Behavioral Health Crisis Services. Crisis mental health services are intended to stabilize a person in crisis to prevent further deterioration, provide immediate treatment and intervention, and provide treatment services in the least restrictive environment available. Substance use disorder detoxification services are provided to persons to assist with the safe and effective withdrawal from substances. Behavioral health crisis services include: crisis telephone support, crisis outreach services, crisis stabilization services, crisis peer support services, withdrawal management services, and emergency involuntary detention services.
Behavioral health administrative services organizations (BH-ASOs) are entities contracted with the Health Care Authority to administer certain behavioral health services and programs for all individuals within a regional service area, including behavioral health crisis services and the administration of the Involuntary Treatment Act. Each BH-ASO must maintain a behavioral health crisis hotline for its region.
National Suicide Prevention Hotline. The Substance Abuse and Mental Health Services Administration (SAMHSA) partially funds the National Suicide Prevention Lifeline (Lifeline). The Lifeline is a national network of about 180 crisis centers that are linked by a single toll-free number. The Lifeline is available to people in suicidal crisis or emotional distress. When a person calls the number, the call is routed to a local crisis center based upon the caller's area code. Counselors at the local crisis center assess callers for suicidal risk, provide crisis counseling services and crisis intervention, engage emergency services when necessary, and offer referrals to behavioral health services. In addition, SAMHSA and the Department of Veterans Affairs have established the Veterans Crisis Line which links veterans with suicide prevention coordinators. In Washington, there are currently three local crisis centers participating in the Lifeline.
In October 2020, Congress passed the National Suicide Hotline Designation Act of 2020 (Act). The Act designates the number 988 as the universal telephone number within the United States for the purpose of accessing the National Suicide Prevention and Mental Health Crisis Hotline system that is maintained by the Lifeline and the Veterans Crisis Line. The Act expressly authorizes states to collect a fee on commercial mobile services or Internet protocol-enabled voice services for: (1) ensuring the efficient and effective routing of calls made to the 988 National Suicide Prevention and Mental Health Crisis Hotline to an appropriate crisis center; and (2) personnel and the provision of acute mental health crisis outreach and stabilization services by directly responding to calls to the crisis centers.
988 Crisis Hotline. The Governor must appoint a 988 crisis hotline system director to direct and oversee implementation of the 988 crisis hotline and assure coordination and communication.

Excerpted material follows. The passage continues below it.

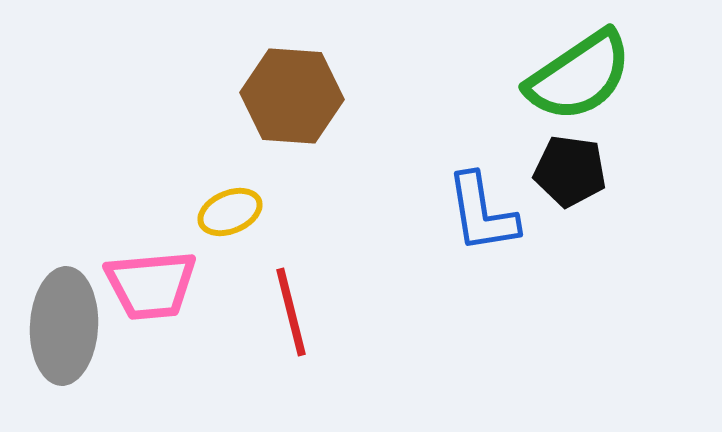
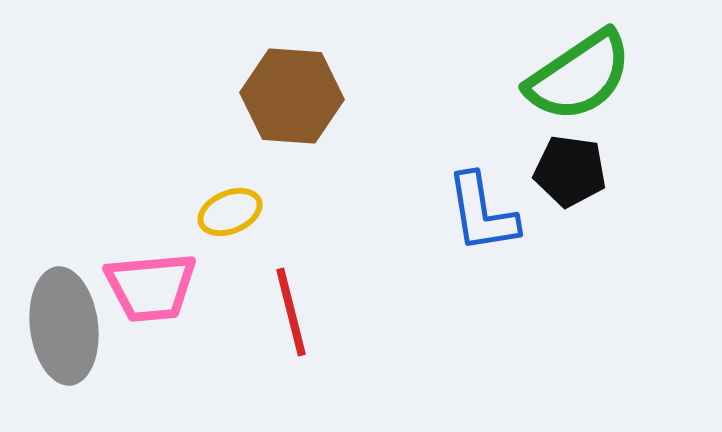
pink trapezoid: moved 2 px down
gray ellipse: rotated 10 degrees counterclockwise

The Department of Health (DOH) must provide adequate funding for the use of crisis lifeline call centers before July 16, 2022, after estimating increased call volume based on the implementation of the 988 crisis hotline.
The 988 crisis hotline must, before July 16, 2022, provide crisis intervention and crisis care coordination to persons in every jurisdiction of Washington, 24 hours a day, seven days a week.
DOH must designate 988 crisis hotline centers (988 centers) that can receive information through calls, texts, chats, and similar methods of communication.
DOH must establish best practice guidelines for 988 centers based on National Suicide Prevention Lifeline requirements. 988 centers must:
The Health Care Authority (HCA) must:
Commercial health plans must include coverage of a care coordinator and provide same-day and next-day appointments for their enrollees who seek behavioral health services by January 1, 2022.
The state enhanced 911 coordination office must collaborate with the state military department to assure that callers of 911 and 988 receive consistency and equity of care, by applying consistent procedures across systems, including use of deescalation techniques.
Implementation Coalition. The Governor must convene an implementation coalition staffed by the William D. Ruckelshaus Center, or another neutral party, to make recommendations to implement the 988 crisis hotline and the provisions of this act, and to improve behavioral health crisis response services. The coalition must include four appointed legislative members, four appointed alternate legislative members, and at least 47 members representing different constituencies, agencies, and groups, plus a representative of tribal governments. The coalition must choose three co-chairs that include one legislative member, one executive member, and one additional person. Executive agency representatives must be nonvoting members. The coalition must provide reports by December 1, 2021, and November 1, 2022.
Annual Report. DOH and HCA must provide an annual report starting in November 2023 describing 988 crisis hotline usage, call outcomes, and crisis services. DOH and HCA must also submit information to the Federal Communication Commission regarding fee accountability reports.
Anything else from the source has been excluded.